Voorwaarde is, dat de veroordeelde zich voor het einde van de proeftijd niet schuldig zal maken aan een strafbaar feit.

Verbeurdverklaring van het inbeslaggenomen goed, te weten:

1. 1 STK Personenauto [kentekennummer] (PL2300-2020070715-G1358310).

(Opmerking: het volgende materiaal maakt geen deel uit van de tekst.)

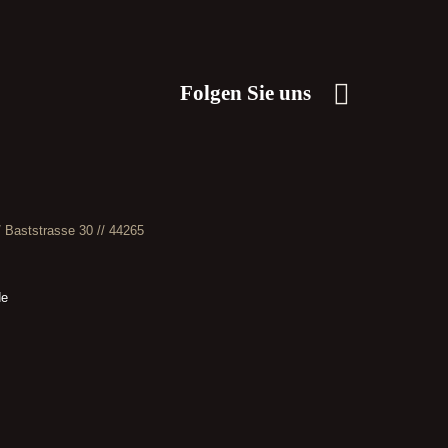
Folgen Sie uns
// Baststrasse 30 // 44265
de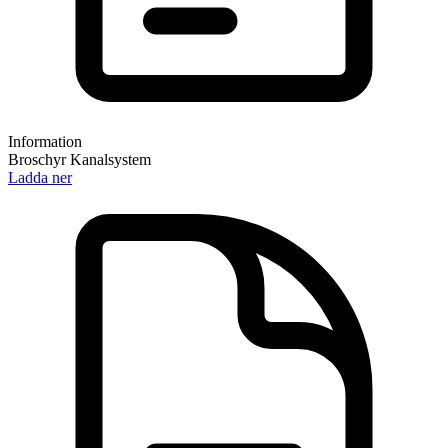
Information
Broschyr Kanalsystem
Ladda ner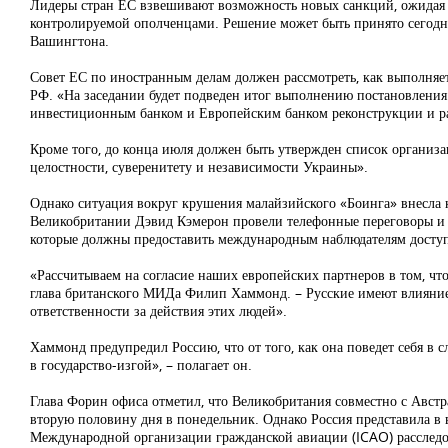
Лидеры стран ЕС взвешивают возможность новых санкций, ожидая д
контролируемой ополченцами. Решение может быть принято сегодня
Вашингтона.
Совет ЕС по иностранным делам должен рассмотреть, как выполняе
РФ. «На заседании будет подведен итог выполнению постановления
инвестиционным банком и Европейским банком реконструкции и ра
Кроме того, до конца июля должен быть утвержден список органи
целостности, суверенитету и независимости Украины».
Однако ситуация вокруг крушения малайзийского «Боинга» внесла
Великобритании Дэвид Кэмерон провели телефонные переговоры и д
которые должны предоставить международным наблюдателям доступ
«Рассчитываем на согласие наших европейских партнеров в том, что
глава британского МИДа Филип Хаммонд. – Русские имеют влияние,
ответственности за действия этих людей».
Хаммонд предупредил Россию, что от того, как она поведет себя в с
в государство-изгой», – полагает он.
Глава Форин офиса отметил, что Великобритания совместно с Австр
вторую половину дня в понедельник. Однако Россия представила в в
Международной организации гражданской авиации (ICAO) расследов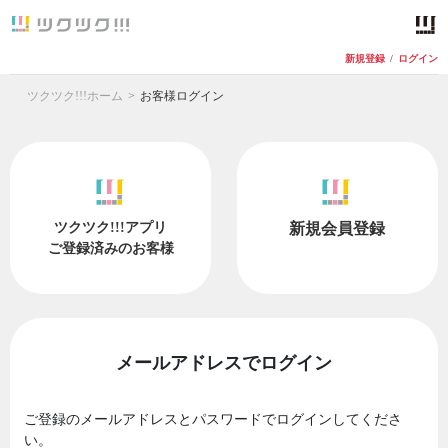
新規登録
/
ログイン
ツクツク!!!ホーム
お客様ログイン
ツクツク!!!アプリ
新規会員登録
ご登録済みのお客様
メールアドレスでログイン
ご登録のメールアドレスとパスワードでログインしてくださ
い。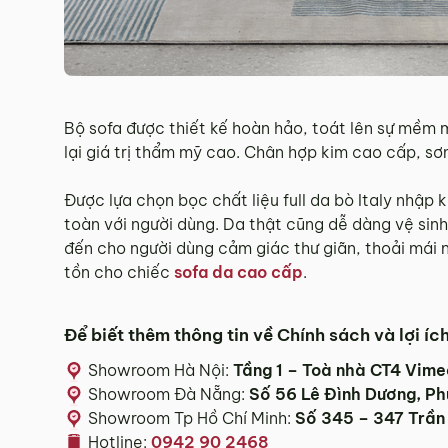
Hotline:
0942 902 468
(Call, Zalo)
Email:
info@mychair.vn
Bộ sofa được thiết kế hoàn hảo, toát lên sự mềm 
lại giá trị thẩm mỹ cao. Chân hợp kim cao cấp, s
Được lựa chọn bọc chất liệu full da bò Italy nhập
toàn với người dùng. Da thật cũng dễ dàng vệ si
đến cho người dùng cảm giác thư giãn, thoải mái 
tồn cho chiếc
sofa da cao cấp
.
Để biết thêm thông tin về Chính sách và lợi í
Showroom Hà Nội:
Tầng 1 – Toà nhà CT4 Vim
Showroom Đà Nẵng:
Số 56 Lê Đình Dương, P
Showroom Tp Hồ Chí Minh:
Số 345 – 347 Trần
Hotline:
0942 90 2468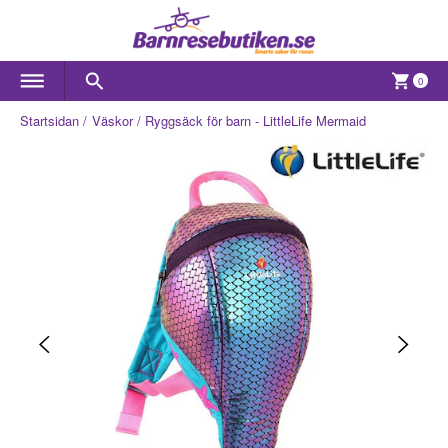
0
Startsidan
Väskor
Ryggsäck för barn - LittleLife Mermaid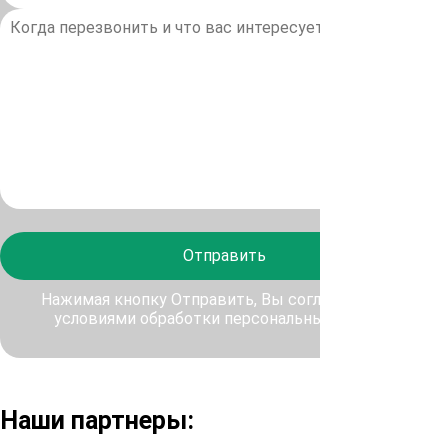
Отправить
Нажимая кнопку Отправить, Вы соглашаетесь с
условиями обработки персональных данных
Наши партнеры: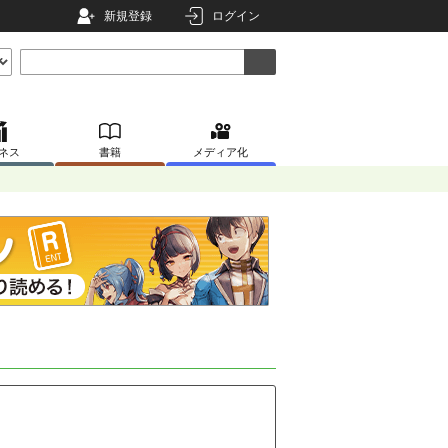
新規登録
ログイン
ネス
書籍
メディア化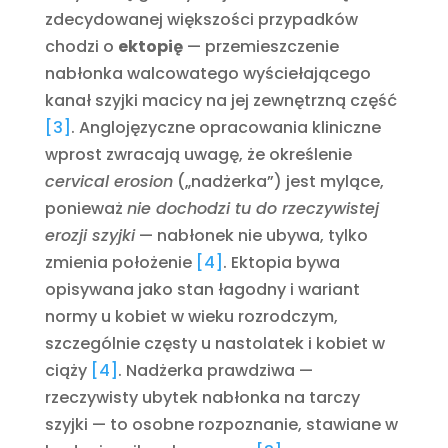
zdecydowanej większości przypadków
chodzi o
ektopię
— przemieszczenie
nabłonka walcowatego wyściełającego
kanał szyjki macicy na jej zewnętrzną część
[3]
. Anglojęzyczne opracowania kliniczne
wprost zwracają uwagę, że określenie
cervical erosion
(„nadżerka”) jest mylące,
ponieważ
nie dochodzi tu do rzeczywistej
erozji szyjki
— nabłonek nie ubywa, tylko
zmienia położenie
[4]
. Ektopia bywa
opisywana jako stan łagodny i wariant
normy u kobiet w wieku rozrodczym,
szczególnie częsty u nastolatek i kobiet w
ciąży
[4]
. Nadżerka prawdziwa —
rzeczywisty ubytek nabłonka na tarczy
szyjki — to osobne rozpoznanie, stawiane w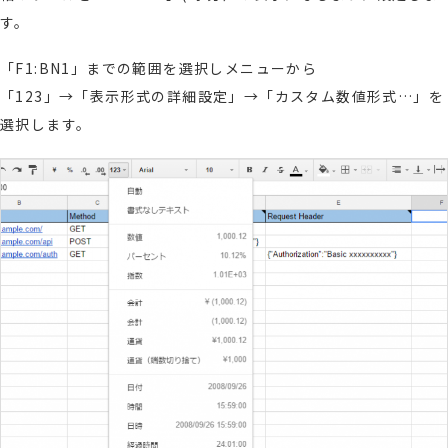
す。
「F1:BN1」までの範囲を選択しメニューから
「123」→「表示形式の詳細設定」→「カスタム数値形式…」を
選択します。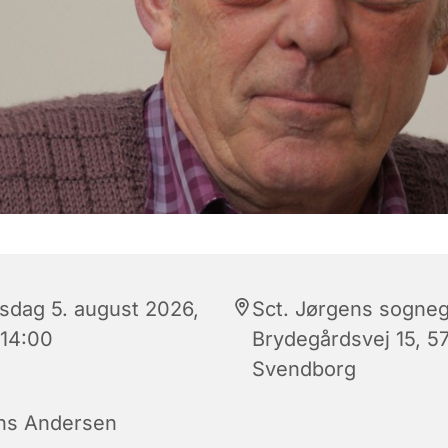
sdag 5. august 2026,
Sct. Jørgens sogneg
 14:00
Brydegårdsvej 15, 5
Svendborg
ns Andersen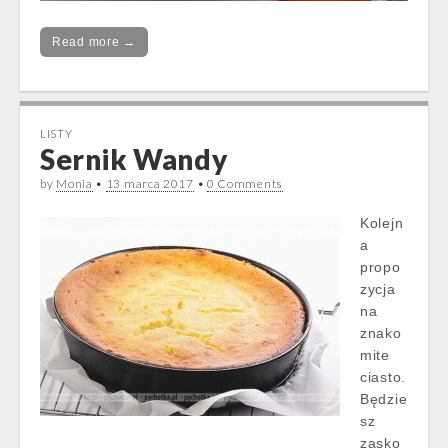
Read more →
LISTY
Sernik Wandy
by
Monia
•
13 marca 2017
•
0 Comments
Kolejn
a
propo
zycja
na
znako
mite
ciasto.
Będzie
sz
zasko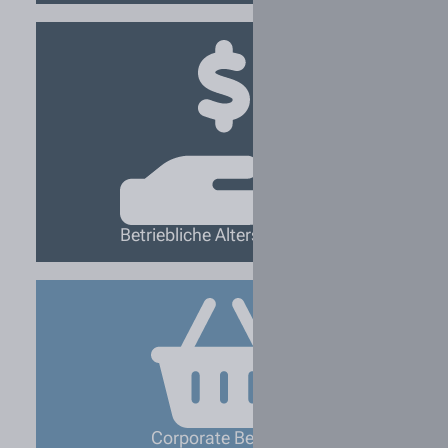
Betriebliche Altersvorsorge
Corporate Benefits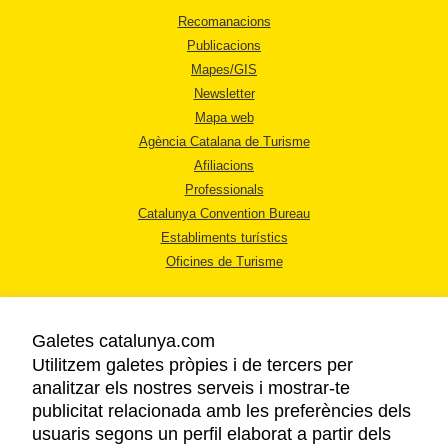
Recomanacions
Publicacions
Mapes/GIS
Newsletter
Mapa web
Agència Catalana de Turisme
Afiliacions
Professionals
Catalunya Convention Bureau
Establiments turístics
Oficines de Turisme
Galetes catalunya.com
Utilitzem galetes pròpies i de tercers per
analitzar els nostres serveis i mostrar-te
AVÍS LEGAL
publicitat relacionada amb les preferències dels
POLÍTICA DE PRIVACITAT
usuaris segons un perfil elaborat a partir dels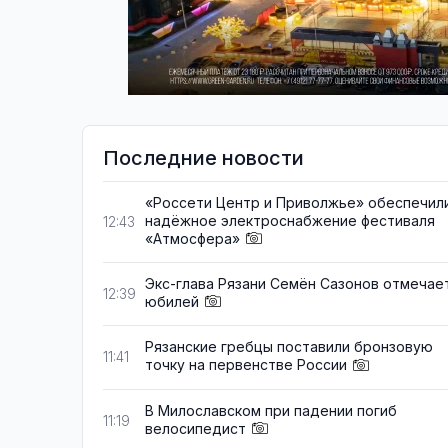
Последние новости
«Россети Центр и Приволжье» обеспечил
надёжное электроснабжение фестиваля
12:43
«Атмосфера»
Экс-глава Рязани Семён Сазонов отмечае
12:39
юбилей
Рязанские гребцы поставили бронзовую
11:41
точку на первенстве России
В Милославском при падении погиб
11:19
велосипедист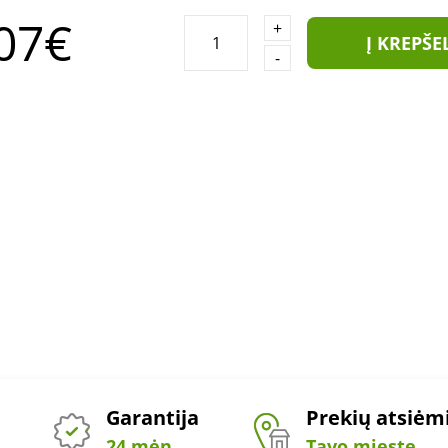
07€
+
Į KREPŠE
-
Garantija
Prekių atsiė
24 mėn.
Tavo mieste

Onttrekking aan het verkeer van de inbeslaggenomen goederen, te weten:

2. 1 STK Zendapparatuur en spreeksleutel (PL2300-2020070715-G 1419945),
3. 1 STK Ree / diverse plasticzakjes met embryo's ree-kalfjes PL2300-2020070715-G1423767),
4. 1 STK Ree / meerdere zakken met delen wild, waaronder 1 zak met embryo's (PL2300-2020070715-G1419481),
5. 1 STK Haar / Kluwe dierenharen (PL2300-2020070715-G1419541),
6. 1 STK Wapen / vuurwapen (PL2300-2021082378-G1419505),
7. 1 STK Kleding / Pet (PL2300-2020070715-G1419530);
8. 43 STK Munitie (PL2300-2021082378-G1419508);
9. 1 STK Wapen / geheim vuurwapen wandelstok (PL2300-2021082378-G1419488),
10. 1 STK Wapen / grendelgeweer met richtmiddel en geluidsdemper (PL2300-2021082378-G1419490);
11. 1 STK Jas / Camouflage (PL2300-2020070715-G1419533), en
12. 1 STK Jas / Camouflage (PL2300-2020070715-G1419535).
Dit vonnis is gewezen door:
mr. S.J.H. van de Kant, voorzitter,
mr. R. van den Munckhof en mr. R.B.H. Hebbink, leden,
in tegenwoordigheid van mr. G. van de Luijtgaarden, griffier,
en is uitgesproken op 22 december 2023.